YOUR INSTRUCTIONS:
Search the entries below for the word "können" and copy every line where it appears.

INFORMATION PROVIDED:

━━━

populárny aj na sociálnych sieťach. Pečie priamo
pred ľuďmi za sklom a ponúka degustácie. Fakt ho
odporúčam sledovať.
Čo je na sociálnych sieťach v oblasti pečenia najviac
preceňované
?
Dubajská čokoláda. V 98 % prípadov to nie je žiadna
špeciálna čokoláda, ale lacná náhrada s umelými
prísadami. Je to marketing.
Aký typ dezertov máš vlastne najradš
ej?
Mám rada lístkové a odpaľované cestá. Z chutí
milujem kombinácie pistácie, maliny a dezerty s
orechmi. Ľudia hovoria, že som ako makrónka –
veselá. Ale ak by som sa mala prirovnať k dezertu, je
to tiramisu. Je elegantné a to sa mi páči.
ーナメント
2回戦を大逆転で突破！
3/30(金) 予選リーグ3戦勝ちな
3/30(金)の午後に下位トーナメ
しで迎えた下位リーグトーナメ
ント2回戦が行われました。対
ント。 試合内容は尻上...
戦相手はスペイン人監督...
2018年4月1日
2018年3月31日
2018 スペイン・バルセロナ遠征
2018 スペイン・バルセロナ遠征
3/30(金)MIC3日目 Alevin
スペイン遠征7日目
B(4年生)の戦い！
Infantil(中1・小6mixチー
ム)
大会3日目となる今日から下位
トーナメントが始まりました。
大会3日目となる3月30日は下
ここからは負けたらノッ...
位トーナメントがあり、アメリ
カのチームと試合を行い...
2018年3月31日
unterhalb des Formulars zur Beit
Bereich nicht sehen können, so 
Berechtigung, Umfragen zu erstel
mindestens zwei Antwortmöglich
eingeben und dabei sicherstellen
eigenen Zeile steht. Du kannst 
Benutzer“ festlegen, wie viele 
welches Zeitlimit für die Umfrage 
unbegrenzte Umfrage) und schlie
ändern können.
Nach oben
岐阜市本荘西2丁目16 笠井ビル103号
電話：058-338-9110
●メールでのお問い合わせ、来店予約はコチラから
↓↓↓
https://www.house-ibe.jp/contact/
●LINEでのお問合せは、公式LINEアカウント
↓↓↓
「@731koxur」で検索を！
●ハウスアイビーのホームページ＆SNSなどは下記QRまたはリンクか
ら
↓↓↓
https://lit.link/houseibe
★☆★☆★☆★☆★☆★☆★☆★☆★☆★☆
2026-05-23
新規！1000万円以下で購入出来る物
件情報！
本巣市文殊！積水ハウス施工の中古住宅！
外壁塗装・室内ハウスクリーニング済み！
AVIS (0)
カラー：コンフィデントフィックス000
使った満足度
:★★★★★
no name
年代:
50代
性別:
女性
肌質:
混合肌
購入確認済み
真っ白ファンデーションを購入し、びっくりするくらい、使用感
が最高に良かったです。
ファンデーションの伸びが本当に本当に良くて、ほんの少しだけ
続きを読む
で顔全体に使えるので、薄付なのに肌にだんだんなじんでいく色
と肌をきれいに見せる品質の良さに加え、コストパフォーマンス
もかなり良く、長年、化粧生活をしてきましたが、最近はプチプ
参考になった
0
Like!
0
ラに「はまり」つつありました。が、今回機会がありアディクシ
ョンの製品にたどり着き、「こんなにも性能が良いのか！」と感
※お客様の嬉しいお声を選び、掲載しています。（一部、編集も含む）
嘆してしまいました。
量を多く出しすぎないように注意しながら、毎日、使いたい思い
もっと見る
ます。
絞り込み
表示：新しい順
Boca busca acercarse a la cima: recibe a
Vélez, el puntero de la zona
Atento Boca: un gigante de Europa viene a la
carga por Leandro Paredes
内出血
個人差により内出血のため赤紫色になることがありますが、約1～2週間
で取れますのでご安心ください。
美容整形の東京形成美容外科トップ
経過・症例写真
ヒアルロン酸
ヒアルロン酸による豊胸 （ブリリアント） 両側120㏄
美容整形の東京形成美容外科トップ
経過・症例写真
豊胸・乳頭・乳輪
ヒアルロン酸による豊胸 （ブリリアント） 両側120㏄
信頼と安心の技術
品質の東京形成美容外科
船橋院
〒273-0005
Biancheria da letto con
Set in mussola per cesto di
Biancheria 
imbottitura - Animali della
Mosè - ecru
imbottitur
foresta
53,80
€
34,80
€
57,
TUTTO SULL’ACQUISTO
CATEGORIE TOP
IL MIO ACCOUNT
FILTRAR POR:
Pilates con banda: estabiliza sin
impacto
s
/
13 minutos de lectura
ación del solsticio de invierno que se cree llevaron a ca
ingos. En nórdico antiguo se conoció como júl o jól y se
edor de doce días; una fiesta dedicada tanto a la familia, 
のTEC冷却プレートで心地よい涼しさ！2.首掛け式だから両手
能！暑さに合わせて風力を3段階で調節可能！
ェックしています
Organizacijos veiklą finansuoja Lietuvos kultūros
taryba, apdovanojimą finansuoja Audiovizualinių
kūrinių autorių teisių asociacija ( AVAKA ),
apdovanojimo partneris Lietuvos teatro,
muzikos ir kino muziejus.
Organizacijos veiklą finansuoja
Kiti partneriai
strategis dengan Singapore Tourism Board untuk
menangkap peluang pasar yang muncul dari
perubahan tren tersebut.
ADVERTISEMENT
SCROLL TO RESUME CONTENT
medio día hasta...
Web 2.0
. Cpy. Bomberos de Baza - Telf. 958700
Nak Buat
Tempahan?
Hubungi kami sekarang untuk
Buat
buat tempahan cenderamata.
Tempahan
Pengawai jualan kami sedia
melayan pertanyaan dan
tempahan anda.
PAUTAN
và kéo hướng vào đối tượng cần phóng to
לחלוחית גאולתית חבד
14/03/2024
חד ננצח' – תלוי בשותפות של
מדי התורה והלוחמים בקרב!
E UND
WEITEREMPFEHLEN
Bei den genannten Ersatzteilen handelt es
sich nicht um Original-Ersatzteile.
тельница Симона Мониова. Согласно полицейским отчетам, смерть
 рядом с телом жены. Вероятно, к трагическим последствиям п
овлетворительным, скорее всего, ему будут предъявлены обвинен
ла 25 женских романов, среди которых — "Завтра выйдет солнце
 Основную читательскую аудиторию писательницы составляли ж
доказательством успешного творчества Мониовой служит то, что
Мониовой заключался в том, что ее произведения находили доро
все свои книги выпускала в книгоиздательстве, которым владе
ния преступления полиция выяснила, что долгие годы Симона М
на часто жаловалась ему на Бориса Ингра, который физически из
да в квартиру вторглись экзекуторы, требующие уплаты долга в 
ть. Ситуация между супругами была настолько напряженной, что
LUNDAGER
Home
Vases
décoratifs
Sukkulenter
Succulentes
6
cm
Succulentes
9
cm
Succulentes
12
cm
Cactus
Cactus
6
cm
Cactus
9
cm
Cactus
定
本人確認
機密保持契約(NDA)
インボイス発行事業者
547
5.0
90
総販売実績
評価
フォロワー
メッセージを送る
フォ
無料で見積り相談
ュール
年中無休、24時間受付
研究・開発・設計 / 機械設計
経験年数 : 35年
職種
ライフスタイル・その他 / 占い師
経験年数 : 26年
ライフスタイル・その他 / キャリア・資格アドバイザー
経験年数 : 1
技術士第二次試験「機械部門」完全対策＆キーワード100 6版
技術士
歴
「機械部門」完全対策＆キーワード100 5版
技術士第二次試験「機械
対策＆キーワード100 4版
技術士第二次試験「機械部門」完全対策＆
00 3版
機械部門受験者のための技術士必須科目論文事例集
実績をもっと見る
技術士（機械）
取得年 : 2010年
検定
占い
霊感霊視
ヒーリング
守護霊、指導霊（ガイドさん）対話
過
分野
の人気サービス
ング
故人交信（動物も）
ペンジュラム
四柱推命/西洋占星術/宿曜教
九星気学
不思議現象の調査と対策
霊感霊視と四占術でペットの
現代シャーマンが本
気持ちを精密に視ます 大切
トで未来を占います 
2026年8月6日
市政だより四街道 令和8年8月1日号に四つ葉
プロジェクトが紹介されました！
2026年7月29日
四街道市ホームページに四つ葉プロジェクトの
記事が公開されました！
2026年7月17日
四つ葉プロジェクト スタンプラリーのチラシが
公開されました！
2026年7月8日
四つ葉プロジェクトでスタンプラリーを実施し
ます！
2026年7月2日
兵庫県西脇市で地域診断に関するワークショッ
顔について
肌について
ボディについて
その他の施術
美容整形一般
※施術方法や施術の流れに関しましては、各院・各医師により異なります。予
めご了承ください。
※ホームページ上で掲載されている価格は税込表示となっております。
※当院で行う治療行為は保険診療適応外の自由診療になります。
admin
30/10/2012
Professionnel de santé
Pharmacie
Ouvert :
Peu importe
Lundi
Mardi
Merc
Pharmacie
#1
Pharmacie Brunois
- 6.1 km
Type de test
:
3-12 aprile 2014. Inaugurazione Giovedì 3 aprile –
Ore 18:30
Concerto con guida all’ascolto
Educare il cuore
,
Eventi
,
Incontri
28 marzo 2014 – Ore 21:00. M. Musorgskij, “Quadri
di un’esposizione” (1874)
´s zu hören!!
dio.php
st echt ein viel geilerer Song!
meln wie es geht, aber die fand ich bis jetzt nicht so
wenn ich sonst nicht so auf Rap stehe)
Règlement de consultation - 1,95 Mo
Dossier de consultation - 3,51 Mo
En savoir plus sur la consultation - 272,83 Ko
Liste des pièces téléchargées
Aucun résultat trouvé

━━━

YOUR RESPONSE:
Bereich nicht sehen können, so 
ändern können.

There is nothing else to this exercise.